The Master of Science degree in computer science is a research-based option which permits graduate students the flexibility in defining specialized interdisciplinary fields that meet their professional needs. The research-based MS degree option is well-suited to students pursuing a career in academia or industry with a research component.
Students have two options under this degree:
- The thesis option, wherein students will have to complete six credits of MS thesis hours while working on a research problem and completing their thesis work. They work with a committee of three and have to defend their thesis.
- The non-thesis option, wherein students will have to complete six credits of MS independent study research hours, while working on research projects with individual faculty. These six hours may or may not be with the same faculty.
With support from the research advisor, students in this program have the option of smoothly transitioning in the PhD program. If students receive support from a research advisor, they do not have to apply to the PhD program; the department processes the degree advancement based on the support.
Bachelor's–Accelerated Master's Degree Program
Students may earn this degree as part of the Bachelor's–Accelerated Master's (BAM) degree program, which allows currently enrolled CU Boulder undergraduate students the opportunity to earn a bachelor's and master's degree in a shorter period of time.
For more information, see the Accelerated Master's tab for the associated bachelor's degree(s):
Requirements
Admission Requirements
Applicants for graduate study in computer science must hold at least a bachelor's degree or its equivalent from an accredited institution.
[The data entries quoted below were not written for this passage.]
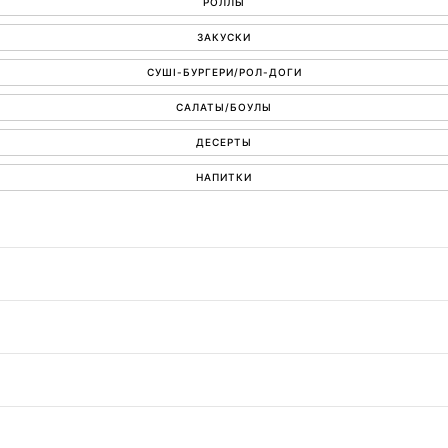
РОЛЛЫ
ЗАКУСКИ
СУШІ-БУРГЕРИ/РОЛ-ДОГИ
САЛАТЫ/БОУЛЫ
ДЕСЕРТЫ
НАПИТКИ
They should have programming experience, a number of computer science courses and sufficient mathematical maturity to understand pure mathematics courses at the upper division (junior/senior) level.
A minimum undergraduate GPA of 3.00 is required for admission to the master's program.
Mathematics Courses
A student's academic background should include at least three semesters of mathematics at the level of sophistication of calculus or above. Examples of such courses include calculus, differential equations, linear algebra, probability, statistics and abstract algebra. The courses should indicate that the student has achieved the mathematical maturity expected of an upper-level science, engineering or mathematics undergraduate.
Computer Science Courses
At least three one-semester courses in computer science that are beyond the introductory level are required for admissions. These are intended to demonstrate breadth of basic computer science knowledge in the areas of computer hardware, software and theory. The courses should include the equivalent of the following CU Boulder offerings:
- Hardware requirement: CSCI 2400 Computer Systems (Computer Systems)
- Software requirement: Either CSCI 3155 Principles of Programming Languages or CSCI 3753 Design and Analysis of Operating Systems
- Theory requirement: CSCI 2270 Computer Science 2: Data Structures and either CSCI 3104 Algorithms or CSCI 3434 Theory of Computation
More advanced versions of all courses are acceptable. The above courses are prerequisites to many of the graduate-level offerings, so it’s important to complete these to be considered for graduate admissions. Admission without these prerequisites or their equivalents may be considered under extraordinary circumstances only.
Program Requirements
Degree Plans
While pursing the traditional MS degree in CS, students have to complete a total of 30 credits of graduate level coursework and may select between two options.
Plan I: Thesis Option
The MS thesis option curriculum is designed to provide a balance between modern technological focus and disciplinary depth. Students must secure a thesis advisor for research and course guidance.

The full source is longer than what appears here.